I use for adult terrestrial T's 30/22/15 (large/widht/height) cm enclosures and 35/22/15 cm ones. They don't need at all height, nor a too "bigger" enclosure (except for genus _Theraphosa_). Not a fan at all of big enclosures, nor "jack in the box" style ones as well, even if for someone some of my Baboons, like OBT, could be viewed as "Jack in the box" housed. 
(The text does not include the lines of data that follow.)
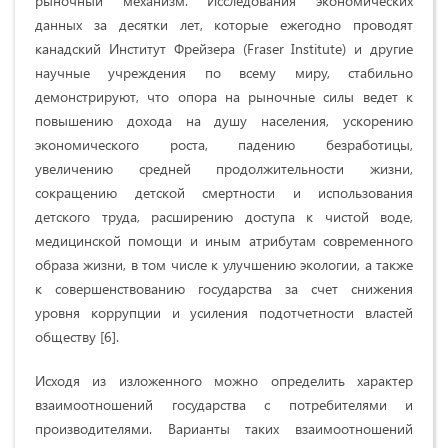
рыночный механизм. Исследования экономических
данных за десятки лет, которые ежегодно проводят
канадский Институт Фрейзера (Fraser Institute) и другие
научные учреждения по всему миру, стабильно
демонстрируют, что опора на рыночные силы ведет к
повышению дохода на душу населения, ускорению
экономического роста, падению безработицы,
увеличению средней продолжительности жизни,
сокращению детской смертности и использования
детского труда, расширению доступа к чистой воде,
медицинской помощи и иным атрибутам современного
образа жизни, в том числе к улучшению экологии, а также
к совершенствованию государства за счет снижения
уровня коррупции и усиления подотчетности властей
обществу [6].
Исходя из изложенного можно определить характер
взаимоотношений государства с потребителями и
производителями. Варианты таких взаимоотношений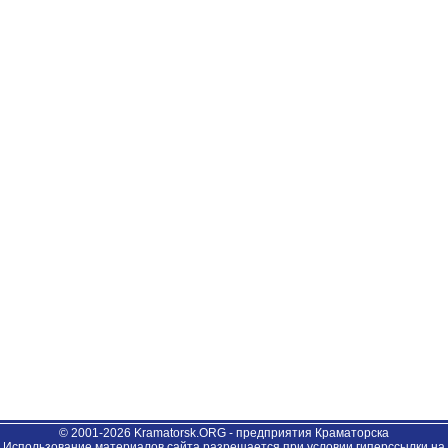
© 2001-2026 Kramatorsk.ORG - предприятия Краматорска
Использование материалов сайта разрешается при условии гиперссылки на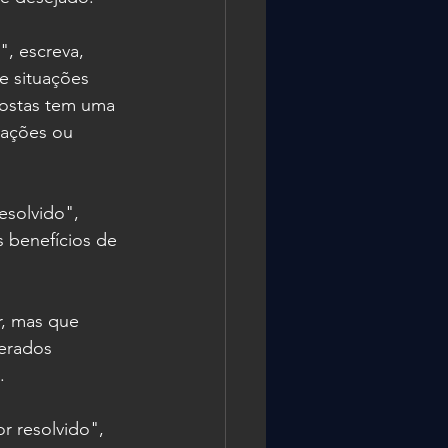
, escreva, 
e situações 
postas tem uma 
uações ou 
esolvido", 
 benefícios de 
r, mas que 
erados 
.
r resolvido",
Height is only important for arboreals (my _Psalmopoeus cambridgei_ is housed in a 60 cm height one) since in the wild they enjoy to live in their "tree estate" and for obligate burrowers (here because you can add inches of substrate, not the usual 5/6 inches, but 10/12).


----------



## Chris11 (Nov 17, 2015)

Rubbermaid shoebox eith vent holes drilled on sides.... or kk.... thats my terrestrial and fossorial enclosures


----------



## EulersK (Nov 18, 2015)

Just to make it clear, since no one has brought this up - it's not a matter of not needing the height, it is very dangerous for the tarantula. Almost all tarantulas I've had explore their enclosure after a rehouse, and a good chunk do it after every cleaning. If your rosie climbs up (which it can) and falls (which it will very easily do), it can die from a ruptured abdomen. What you have there is like putting a child in a grain silo full of monkey bars. It might take awhile, but the child will eventually fall.

Reactions: Like 4


----------



## Chris11 (Nov 18, 2015)

Very well written analogy.


----------



## SpiderDad61 (Nov 25, 2015)

It's been said, but to verify, that is just too high. I have a G porteri, very similar, and she is in a 10 gal glass tank. It has a wire mesh lid. When I first got her she would climb and get her hooks caught and I'd have to rescue her. I put a 2" border around 
the inside mesh lid, and no more hook catching, BUT she climbed for a lil but til she was used to her new home. I added 
enuff substrate so there was 5" or so to the lid and not a single problem since. The 10 gal tanks are $1 a gallon, easy to 
maintain and perfect for a dry T that isn't reliant on humidity. I'd get that, or like said above, a plastic tote big enuff. Urs is just too big for that T tho. 
Good luck


----------



## ratluvr76 (Nov 26, 2015)

aside from the height offered in this enclosure, live plantings in a rosea enclosure is not really a good idea. They need their substrate bone dry with a full water bowl as the only humidity they need. Plants need more moisture then is really good for species in the Grammostola genus.

Reactions: Like 1


----------



## Pancakensyrup (Dec 5, 2015)

Rosie s new new home 







There are no live plants in any of our vivs they're all plastic easier to maintain

Reactions: Like 2


----------



## pyro fiend (Dec 5, 2015)

That a 32 qt? Much better tho


----------



## ratluvr76 (Dec 5, 2015)

Pancakensyrup said:


> Rosie s new new home
> 
> View attachment 140528
> 
> ...


awesome looking, I  really like the layout and the multiple places to hide/build a home.

Reactions: Like 1


----------



## Pancakensyrup (Dec 5, 2015)

pyro fiend said:


> That a 32 qt? Much better tho


It's a 62 litre under bed storage box


----------



## EulersK (Dec 5, 2015)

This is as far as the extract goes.